Mogłyby natomiast działać dalej, jeśli zapewniłyby sobie konkurencyjne ceny. Szczególnie że, jak wynika z danych Pentora, polscy konsumenci są oszczędni i coraz chętniej robią zakupy w małych osiedlowych sklepikach. Dzięki temu wydają jednorazowo mniej pieniędzy oraz unikają kupowania na zapas. Według Pentora aż 79 proc. konsumentów deklaruje, że na zakupy chodzi do sklepów oddalonych nie więcej niż 10 minut drogi od ich miejsca zamieszkania.
Makro nie zamierza oddawać pola hipermarketom, dlatego ruszyło do walki o niskie ceny w małych polskich sklepach. Temu celowi ma służyć akcja pod hasłem „Gwarancja najniższej ceny”.

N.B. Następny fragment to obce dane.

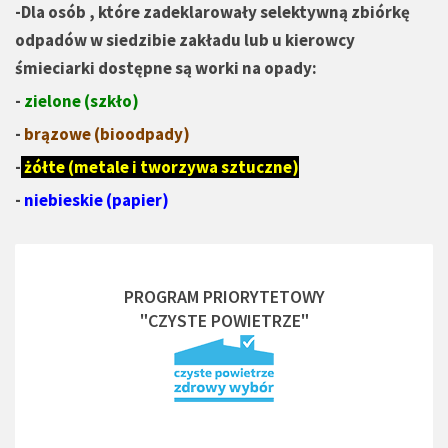
-Dla osób , które zadeklarowały selektywną zbiórkę
odpadów w siedzibie zakładu lub u kierowcy
śmieciarki dostępne są worki na opady:
-
zielone (szkło)
-
brązowe (bioodpady)
-
żółte (metale i tworzywa sztuczne)
-
niebieskie (papier)
PROGRAM PRIORYTETOWY
"CZYSTE POWIETRZE"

– Oferujemy zwrot różnicy, w sytuacji gdy cena produktu w innej hurtowni jest niższa niż oferowana przez naszą sieć. Gwarancja dotyczy również promocji prowadzonych przez konkurencyjne firmy – mówi Magdalena Figurna.
W zachowaniu niskich cen handlowcom ma pomóc także system bonusowy obejmujący wszystkie produkty oferowane w hurtowniach Makro. Dzięki niemu nabywcy mogą uzyskać rabat w wysokości do 5 proc.

Droższe przejęcia

Makro stawia też na rozwój placówek mniejszego formatu. Pierwsza została otwarta w zeszłym roku w Tarnowie. Jak dowiedział się „DGP”, druga ruszy na początku przyszłego tygodnia w Lesznie.
Czy działania Makro spowolnią konsolidację polskiego rynku detalicznego? Zdaniem analityków nie jest to wykluczone. Jednak nie da się odwrócić kierunku, w jakim zmierza polski handel. Będzie on jednak korzystniejszy dla polskich kupców.
– Na pewno niezależni handlowcy staną się bardziej łakomym kąskiem dla sieci. Ale też droższym. Sieci będą musiały więcej zaoferować małym sklepom, by je skłonić do wstąpienia w ich szeregi. Handlowcy zawsze będą mogli powiedzieć: jak ma być biednie, to wolę zostać na swoim – mówi Andrzej Faliński.
Nie znaczy to jednak, że Makro za kilka lat nie będzie miało klientów.
– Niezależny handel nigdy nie zniknie z rynku. Nawet jeśli liczba sieci wzrosłaby trzykrotnie – uważa Adam Wroczyński z Akademii Rozwoju Systemów Sieciowych.
Dlatego – dodaje – coraz więcej hurtowni zabiega o polskie małe sklepy, którym proponują przede wszystkim atrakcyjne ceny.